Publishing the next part of my talk about Git. See the first part here.
Let’s continue to the second part of the talk. Whereas the building blocks we were considering in the first part are more or less abstract and can be used for understanding generic principles of any distributed version control system, the areas and especially commands are specific to Git.
Let’s start with Working tree and Index. The Working tree is something that is understood by all Git users—it’s their sandbox where they do all your edits and file structure manipulations. It can be also referred to as “Working Directory”.
As for the Index, it’s a more confusing area and depending on your experience with other version control systems, index can be either a benefit or a hazard (rephrasing Rick Dekkard). Some version control systems do not have index, thus changes in the working tree are immediately committed into the repository. Not so with Git. Here, Index is an intermediate area where the next commit is staged. That’s why Index is also referred to as “Staging Area”. In order to commit a change to the file, it must be first registered with Index.
Because Index sits between the working tree and the repository, it is also referred to as “Cache”. No wonder why reading Git’s messages and help pages related to Index can be very confusing! Speaking of the building blocks we were considering earlier, both Working tree and Index can be represented as Tree objects. Also note that both Working tree and Index are optional and are only needed to prepare new commits. On a headless Git server they do not exist as there are no users who would commit changes to the server repository directly.
As an example, let’s consider typical output from the git
status
command. The above output
appears when there are changes both to the index and to the working
tree. The changes that have already been registered with Index are
listed first. Changes that haven’t yet been registered are listed at the
bottom.
Note that the same file can be listed in both sections meaning that some of the changes in it are in the Index and some are not. That illustrates the “benefit or a hazard” behavior. On one hand, index allows you to split the changes your are making to the working tree into several commits. But this also can produce an unfinished commit that misses some changes you’ve done in the working tree but forgot to stage.
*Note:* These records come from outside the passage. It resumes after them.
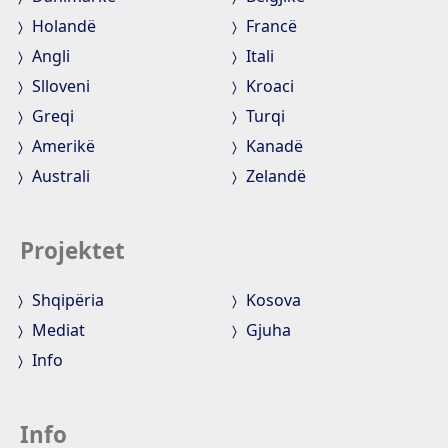
Holandë
Francë
Angli
Itali
Slloveni
Kroaci
Greqi
Turqi
Amerikë
Kanadë
Australi
Zelandë
Projektet
Shqipëria
Kosova
Mediat
Gjuha
Info
Info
In this output Git hints us about some commands that can be used in order to move files between the index and the working directory. Let’s explore them.
git add
is used to stage to the
index any changes in the file. It’s also used to put a file under
version control. If you want to undo the changes done to the file in the
working tree and use previously staged version, use git
restore
command. This is a
relatively new command and long time git users know that a more
universal git checkout
command can also be used for the same purpose.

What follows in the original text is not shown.